Did you catch this gem on Bloomberg last week? It’s about the big private equity guys exiting the market. Take a look:
“Blackstone Group LP is slowing its purchases of houses to rent amid soaring prices after a buying binge made it the biggest U.S. single-family home landlord. Blackstone’s acquisition pace has declined 70 percent from its peak last year, when the private equity firm was spending more than $100 million a week on properties, said Jonathan Gray, global head of real estate for the New York-based firm…
“The institutional wave has passed,” Gray, who oversees almost $80 billion in property investments, said in a telephone interview. ‘It’s at a much lower level than it was 12 or 24 months ago.’
Private-equity firms, hedge funds, real estate investment trusts and other institutional investors have spent more than $20 billion to buy as many as 200,000 rental homes in the last two years.

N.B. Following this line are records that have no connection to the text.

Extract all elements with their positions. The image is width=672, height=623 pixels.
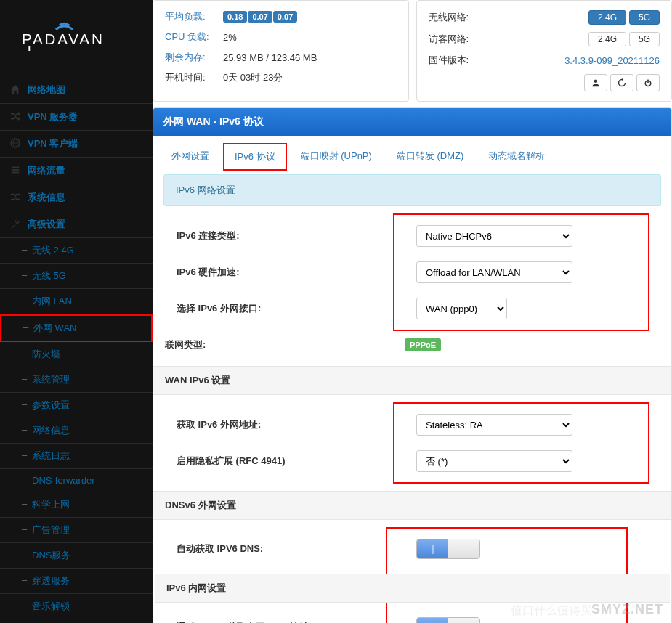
nav-label: 网络地图: [28, 84, 65, 97]
subnav-item-10[interactable]: 科学上网: [0, 492, 153, 517]
nav-item-0[interactable]: 网络地图: [0, 77, 153, 103]
nav-item-3[interactable]: 网络流量: [0, 158, 153, 184]
wireless-5g-button[interactable]: 5G: [629, 10, 660, 25]
power-icon-button[interactable]: [636, 74, 660, 91]
subnav-item-3[interactable]: 外网 WAN: [1, 316, 151, 341]
toggle-通过 DHCP 获取内网 IPv6 地址:[interactable]: ｜: [416, 617, 480, 623]
status-value: 2%: [220, 27, 400, 47]
form-control: ｜: [416, 539, 615, 559]
subnav-item-8[interactable]: 系统日志: [0, 444, 153, 468]
form-label: 获取 IPv6 外网地址:: [177, 418, 416, 431]
subnav-item-4[interactable]: 防火墙: [0, 342, 153, 367]
tab-0[interactable]: 外网设置: [161, 143, 220, 171]
bars-icon: [9, 165, 22, 177]
nav-item-4[interactable]: 系统信息: [0, 184, 153, 211]
subnav-item-12[interactable]: DNS服务: [0, 543, 153, 568]
form-label: 启用隐私扩展 (RFC 4941): [177, 455, 416, 468]
subnav-item-13[interactable]: 穿透服务: [0, 569, 153, 593]
status-value: 0.180.070.07: [220, 7, 400, 27]
connection-type-tag: PPPoE: [405, 338, 441, 351]
tab-3[interactable]: 端口转发 (DMZ): [386, 143, 474, 171]
wireless-24g-button[interactable]: 2.4G: [588, 10, 626, 25]
guest-label: 访客网络:: [426, 28, 484, 50]
section-dnsv6: DNSv6 外网设置: [153, 491, 671, 520]
nav-label: 高级设置: [28, 218, 65, 231]
form-label: 自动获取 IPV6 DNS:: [177, 542, 416, 555]
form-control: WAN (ppp0): [416, 298, 636, 319]
home-icon: [9, 84, 22, 97]
firmware-version-link[interactable]: 3.4.3.9-099_20211126: [564, 55, 660, 66]
form-control: Native DHCPv6: [416, 225, 636, 247]
nav-label: VPN 服务器: [28, 110, 78, 123]
nav-item-2[interactable]: VPN 客户端: [0, 131, 153, 157]
guest-24g-button[interactable]: 2.4G: [588, 32, 626, 46]
tab-2[interactable]: 端口映射 (UPnP): [290, 143, 383, 171]
refresh-icon-button[interactable]: [610, 74, 633, 91]
status-value: 0天 03时 23分: [220, 68, 400, 88]
globe-icon: [9, 138, 22, 150]
status-panel-system: 平均负载:0.180.070.07CPU 负载:2%剩余内存:25.93 MB …: [153, 0, 409, 102]
form-label: IPv6 连接类型:: [177, 229, 416, 243]
load-badge: 0.07: [248, 11, 272, 23]
wrench-icon: [9, 219, 22, 231]
panel-title: 外网 WAN - IPv6 协议: [153, 108, 671, 136]
main-panel: 外网 WAN - IPv6 协议 外网设置IPv6 协议端口映射 (UPnP)端…: [153, 107, 672, 623]
user-icon-button[interactable]: [584, 74, 607, 91]
form-label: 联网类型:: [165, 338, 405, 351]
section-ipv6-lan: IPv6 内网设置: [155, 574, 670, 603]
status-label-link[interactable]: 剩余内存:: [165, 52, 206, 62]
status-label: 平均负载:: [162, 7, 220, 27]
nav-item-1[interactable]: VPN 服务器: [0, 104, 153, 130]
firmware-label: 固件版本:: [426, 50, 484, 70]
select-IPv6 硬件加速:[interactable]: Offload for LAN/WLAN: [416, 261, 572, 283]
form-control: 否 (*): [416, 450, 636, 472]
status-label-link[interactable]: CPU 负载:: [165, 31, 209, 42]
select-启用隐私扩展 (RFC 4941)[interactable]: 否 (*): [416, 450, 572, 472]
status-panel-network: 无线网络: 2.4G 5G 访客网络: 2.4G: [416, 0, 673, 102]
status-label: CPU 负载:: [162, 27, 220, 47]
nav-label: VPN 客户端: [28, 137, 78, 150]
guest-5g-button[interactable]: 5G: [629, 32, 660, 46]
tab-4[interactable]: 动态域名解析: [477, 143, 556, 171]
status-label: 开机时间:: [162, 68, 220, 88]
tab-1[interactable]: IPv6 协议: [223, 143, 287, 171]
subnav-item-2[interactable]: 内网 LAN: [0, 289, 153, 314]
random-icon: [9, 111, 22, 123]
subnav-item-1[interactable]: 无线 5G: [0, 264, 153, 288]
section-ipv6-network: IPv6 网络设置: [163, 174, 661, 206]
sidebar: PADAVAN 网络地图VPN 服务器VPN 客户端网络流量系统信息高级设置无线…: [0, 0, 153, 623]
form-control: ｜: [416, 617, 615, 623]
nav-label: 系统信息: [28, 191, 65, 204]
status-label: 剩余内存:: [162, 47, 220, 68]
select-获取 IPv6 外网地址:[interactable]: Stateless: RA: [416, 414, 572, 436]
shuffle-icon: [9, 192, 22, 204]
load-badge: 0.07: [273, 11, 297, 23]
subnav-item-9[interactable]: DNS-forwarder: [0, 469, 153, 492]
svg-text:PADAVAN: PADAVAN: [22, 30, 105, 47]
form-control: Stateless: RA: [416, 414, 636, 436]
status-label-link[interactable]: 平均负载:: [165, 11, 206, 22]
form-control: PPPoE: [405, 338, 660, 351]
form-control: Offload for LAN/WLAN: [416, 261, 636, 283]
subnav-item-6[interactable]: 参数设置: [0, 393, 153, 418]
select-IPv6 连接类型:[interactable]: Native DHCPv6: [416, 225, 572, 247]
status-value: 25.93 MB / 123.46 MB: [220, 47, 400, 68]
logo: PADAVAN: [0, 0, 153, 77]
form-label: IPv6 硬件加速:: [177, 266, 416, 279]
form-label: 选择 IPv6 外网接口:: [177, 302, 416, 315]
nav-item-5[interactable]: 高级设置: [0, 211, 153, 237]
subnav-item-0[interactable]: 无线 2.4G: [0, 238, 153, 263]
svg-point-8: [594, 80, 598, 84]
subnav-item-7[interactable]: 网络信息: [0, 418, 153, 443]
toggle-自动获取 IPV6 DNS:[interactable]: ｜: [416, 539, 480, 559]
load-badge: 0.18: [223, 11, 247, 23]
select-选择 IPv6 外网接口:[interactable]: WAN (ppp0): [416, 298, 507, 319]
subnav-item-11[interactable]: 广告管理: [0, 518, 153, 542]
wireless-label: 无线网络:: [426, 7, 484, 28]
section-wan-ipv6: WAN IPv6 设置: [153, 366, 671, 395]
subnav-item-14[interactable]: 音乐解锁: [0, 594, 153, 619]
nav-label: 网络流量: [28, 164, 65, 177]
subnav-item-5[interactable]: 系统管理: [0, 367, 153, 392]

They snapped up properties after prices fell as much as 35 percent from the 2006 peak…
American Homes 4 Rent and Colony American Homes, the second- and third-largest single-family landlords, also have been scaling back as bargains dry up…
“We’re going to have to probably slow down a little bit on our acquisition pace until we have a better view or actual certainty of the capital being available,” (Chief Executive Officer David ) Singelyn said.
Colony Financial Inc. (CLNY), a REIT that invests in Colony American Homes, slowed its funding for acquisitions last year to focus on improving operations, CEO Richard Saltzman said in a November conference call…
American Residential Properties Inc. (ARPI), a landlord with 6,000 homes, slowed acquisitions by almost half in its latest quarter ending Dec. 31. It invested $104 million in 633 homes compared with $204 million on 1,251 homes in the previous quarter, the Scottsdale, Arizona-based company said in a statement.” (Blackstone’s Home Buying Binge Ends as Prices Surge, Bloomberg)
Okay, so the speculators are getting out of housing. How’s that going to effect the market?

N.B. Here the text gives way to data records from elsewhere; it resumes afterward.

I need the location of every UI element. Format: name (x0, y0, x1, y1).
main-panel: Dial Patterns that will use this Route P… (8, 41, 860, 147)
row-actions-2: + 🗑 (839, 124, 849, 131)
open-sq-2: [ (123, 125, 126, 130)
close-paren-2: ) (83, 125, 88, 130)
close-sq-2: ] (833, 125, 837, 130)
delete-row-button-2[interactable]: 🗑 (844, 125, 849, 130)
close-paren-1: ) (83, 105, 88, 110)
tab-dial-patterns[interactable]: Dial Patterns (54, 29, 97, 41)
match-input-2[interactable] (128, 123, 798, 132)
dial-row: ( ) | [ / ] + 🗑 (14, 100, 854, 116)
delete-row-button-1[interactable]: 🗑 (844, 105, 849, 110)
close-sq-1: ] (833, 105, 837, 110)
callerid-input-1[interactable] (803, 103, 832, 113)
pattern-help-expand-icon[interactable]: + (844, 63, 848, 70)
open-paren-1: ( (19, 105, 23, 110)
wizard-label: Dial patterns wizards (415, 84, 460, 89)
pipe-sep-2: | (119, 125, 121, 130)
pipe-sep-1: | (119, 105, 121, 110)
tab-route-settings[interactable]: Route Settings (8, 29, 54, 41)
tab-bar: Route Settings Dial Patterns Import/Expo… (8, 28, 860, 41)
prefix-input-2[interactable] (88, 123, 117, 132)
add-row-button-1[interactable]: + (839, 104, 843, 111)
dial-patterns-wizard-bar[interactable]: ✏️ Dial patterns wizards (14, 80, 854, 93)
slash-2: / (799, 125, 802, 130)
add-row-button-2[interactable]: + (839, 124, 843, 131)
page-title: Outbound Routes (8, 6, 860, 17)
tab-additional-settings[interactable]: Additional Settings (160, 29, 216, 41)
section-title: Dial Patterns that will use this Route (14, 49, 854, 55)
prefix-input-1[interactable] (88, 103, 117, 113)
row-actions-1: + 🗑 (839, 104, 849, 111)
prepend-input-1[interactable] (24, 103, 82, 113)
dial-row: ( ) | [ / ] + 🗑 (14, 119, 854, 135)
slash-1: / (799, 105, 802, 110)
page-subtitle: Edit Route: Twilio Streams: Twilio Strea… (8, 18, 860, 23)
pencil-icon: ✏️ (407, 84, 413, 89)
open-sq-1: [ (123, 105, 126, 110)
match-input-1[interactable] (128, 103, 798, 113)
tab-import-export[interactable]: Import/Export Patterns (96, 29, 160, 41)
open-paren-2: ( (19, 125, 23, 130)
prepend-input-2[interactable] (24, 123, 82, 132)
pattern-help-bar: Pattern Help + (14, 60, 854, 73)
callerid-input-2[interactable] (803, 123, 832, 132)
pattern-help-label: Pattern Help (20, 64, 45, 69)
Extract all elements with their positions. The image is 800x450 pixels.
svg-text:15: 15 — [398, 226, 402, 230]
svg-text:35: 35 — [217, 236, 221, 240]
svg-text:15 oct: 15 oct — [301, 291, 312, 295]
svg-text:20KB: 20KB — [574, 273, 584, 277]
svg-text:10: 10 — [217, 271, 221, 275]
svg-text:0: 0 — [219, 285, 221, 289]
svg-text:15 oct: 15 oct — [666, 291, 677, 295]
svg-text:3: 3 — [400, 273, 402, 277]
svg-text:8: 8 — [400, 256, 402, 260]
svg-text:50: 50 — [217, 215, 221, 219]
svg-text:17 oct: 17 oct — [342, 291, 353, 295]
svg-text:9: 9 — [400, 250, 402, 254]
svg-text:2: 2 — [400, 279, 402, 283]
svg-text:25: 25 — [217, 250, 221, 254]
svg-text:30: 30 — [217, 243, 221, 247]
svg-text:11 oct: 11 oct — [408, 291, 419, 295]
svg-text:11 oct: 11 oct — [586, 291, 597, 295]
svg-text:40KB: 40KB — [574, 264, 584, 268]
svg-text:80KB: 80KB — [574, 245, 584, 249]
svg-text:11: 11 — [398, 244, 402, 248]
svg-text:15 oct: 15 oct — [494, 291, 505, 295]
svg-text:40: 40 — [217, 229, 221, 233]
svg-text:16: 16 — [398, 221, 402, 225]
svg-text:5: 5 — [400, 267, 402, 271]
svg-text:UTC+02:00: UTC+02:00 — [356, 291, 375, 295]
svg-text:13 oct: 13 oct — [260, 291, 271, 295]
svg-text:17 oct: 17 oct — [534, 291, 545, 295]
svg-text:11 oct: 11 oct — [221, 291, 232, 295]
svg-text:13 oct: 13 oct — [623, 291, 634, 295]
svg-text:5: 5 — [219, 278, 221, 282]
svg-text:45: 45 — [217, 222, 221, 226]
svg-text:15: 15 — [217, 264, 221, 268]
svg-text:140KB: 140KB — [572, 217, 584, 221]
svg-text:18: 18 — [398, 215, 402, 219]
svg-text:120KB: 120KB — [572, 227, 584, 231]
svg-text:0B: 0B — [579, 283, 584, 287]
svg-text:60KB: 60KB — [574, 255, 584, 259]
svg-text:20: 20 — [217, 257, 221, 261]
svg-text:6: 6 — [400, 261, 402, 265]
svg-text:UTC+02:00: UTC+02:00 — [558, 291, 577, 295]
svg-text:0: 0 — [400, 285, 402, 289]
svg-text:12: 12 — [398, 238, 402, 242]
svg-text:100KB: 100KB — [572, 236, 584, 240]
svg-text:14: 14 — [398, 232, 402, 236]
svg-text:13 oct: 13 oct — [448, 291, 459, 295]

No one really knows yet, but it can’t be good, after all, all-cash deals amounted to nearly 50 percent of all homes sales in many of the hotter markets last year. That’s why prices went up even though the economy was still in the shitter, because the fatcats were loading up on cheap real estate. Now it looks like they’re headed for the hills. That’s NOT going to be good for sales.

Did you know that existing home sales have dropped for six months straight, dipping below trend to the same level they were at in 1998?

But how can that be, you ask, when everyone’s blabbing about the recovery? How can that be when the Fed has purchased more than $1.4 trillion in mortgage-backed securities (MBS) and rates are a measly 4.5%? How can that be prices have been climbing higher for more than a year?

Sales are dropping because millions of people are underwater on their mortgages and can’t afford to move. Millions more are stuck in their homes and aren’t paying anything at all. Millions more have student debt up to their eyeballs and will probably never own a home. And millions more still can’t find a job. That’s why home sales are plunging, because the economy stinks. It’s that simple. Sure, the market got a nice little bump from Bernanke’s $4 trillion liquidity-surge. Big whoop. Besides, that was 2012-2013. Today things are different. Today the Fed is winding down QE and there’s even talk of rate-hike. How do you think that’s going to impact sales?
Now get a load of this from Redfin:
“Home sales continued to be sluggish in February, and decreasing affordability is holding back would-be buyers, according to Redfin…. Slow sales have been largely attributed to low inventory for months, but many markets have now seen inventory rise while sales continue to fall. Several markets along the West Coast have seen sharp increases in inventory, yet home sales in the West fell 13.4 percent year over year, hitting their lowest point in five years in the first two months of 2014, while prices rose 19.1 percent year over year…
West Coast Sales Hit Lowest Point in Five Years
– In Redfin’s West Coast markets, sales fell 13.4% from February 2013, and hit a five-year low in the first two months of 2014. Sales fell most dramatically in Las Vegas (-22.7%), Sacramento (-21.8%) and Ventura (-20.8%). Across 19 markets, sales fell 10.3%, with markets east of the Rockies taking a less dramatic hit and a few even seeing modest increases.” (Redfin)
Did you catch that part about “inventory rising while sales continue to fall”?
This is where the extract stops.